Мгновение Тутмес боролся с желанием обнять его – в сущности, совсем мальчишку – взъерошенного, с горящей щекой, попросить у него прощения. Он тогда и вправду, словно одержимый заказом царицы Нефертити, совсем забывал о больной жене. Иногда, откладывая молоток, он слышал ее доносившийся до мастерской надрывный кашель, но она болела давно, и он привык к нему, как привыкают к скрипу двери.
– Я ухожу от тебя, – повторил сын.
– Куда же ты пойдешь, глупый?
– В Нут-Амон[16], настоящую столицу. К Хабрамону, он звал меня в свой последний приезд к нам. Ахетатон – проклятый город. Хабрамон прав. Отсюда надо бежать.

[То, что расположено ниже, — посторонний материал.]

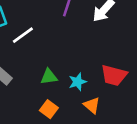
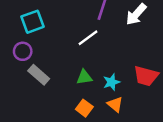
white line: (23, 35) -> (88, 38), moved
orange triangle: (92, 105) -> (115, 104), moved

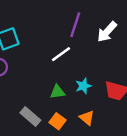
gray rectangle: (39, 75) -> (30, 117), moved
cyan star: (111, 82) -> (83, 86), moved

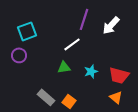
green triangle: (57, 92) -> (64, 67), moved
orange triangle: (87, 118) -> (116, 97), moved

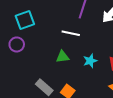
white line: (72, 44) -> (71, 33), turned 48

Еще в начале тирад сына Тутмес понял, откуда ветер дует. Его брат Хабрамон был в Нут-Амоне жрецом храма Осириса, и теперь храм закрыли и осквернили, превратив в хранилище зерна и плодов. Хабрамон приезжал в новую столицу Ахетатон, чтобы найти источник дохода, достойный своего прежнего статуса. Хабрамон знал, что Тутмес получает от семьи фараона много заказов, процветает. Бывший жрец имел преувеличенное представление о влиянии брата при дворе фараона и надеялся на его содействие. С Хабрамоном приезжала его прелестная дочь Тэя. Но Тутмес мог предложить брату только место помощника в своей мастерской – готовить камни, точить зубила. Расстались они враждебно. Хабрамон уехал возмущенный, даже не попрощавшись.

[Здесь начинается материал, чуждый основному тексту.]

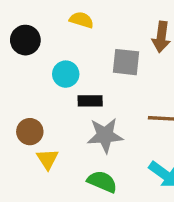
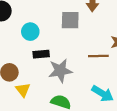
black rectangle: (90, 101) -> (41, 54), moved

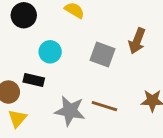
black rectangle: (41, 54) -> (34, 80), moved
brown line: (98, 56) -> (104, 106), moved

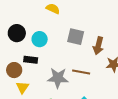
black circle: (24, 15) -> (17, 33), moved
brown arrow: (137, 41) -> (98, 46), moved

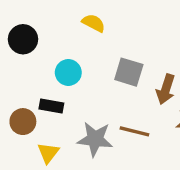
black circle: (17, 33) -> (23, 39), moved
yellow triangle: (22, 87) -> (48, 153), moved

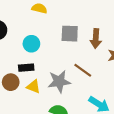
brown line: (134, 131) -> (83, 70), turned 36
yellow triangle: (48, 153) -> (33, 86), moved, turned -32

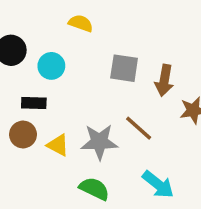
cyan circle: (31, 44) -> (51, 66), moved
black rectangle: (26, 68) -> (34, 103), moved

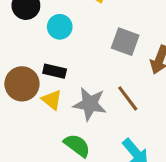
black rectangle: (34, 103) -> (55, 71), moved
brown circle: (23, 134) -> (22, 84), size x1.4

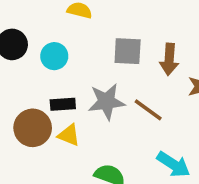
gray star: (90, 104) -> (106, 102), moved

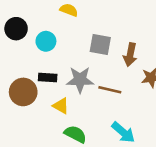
brown line: (148, 110) -> (110, 90), turned -30
yellow triangle: (69, 135) -> (61, 106), moved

Приезд брата пришелся как раз на время, когда Тутмес был весь поглощен выполнением заказа Нефертити. Даже ел в мастерской. Теперь он понимал, что в словах сына есть доля истины. Действительно, жизнь в стране стала другой, непривычной. И люди не понимали, зачем нужно что-то менять, зачем нужен этот «единый истинный» Атон, когда был же Амон-Ра, прежний бог солнца. Старым богам продолжали молиться тайно, приносили жертвы – так, чтобы никто не знал, и просили у них прощения за то, что происходит в стране. Но так сильна была покорность фараону, вера в необходимость повиноваться ему, что люди старались притвориться верующими в странный диск – Атона, который был раньше только одной из сущностей бога солнца Ра.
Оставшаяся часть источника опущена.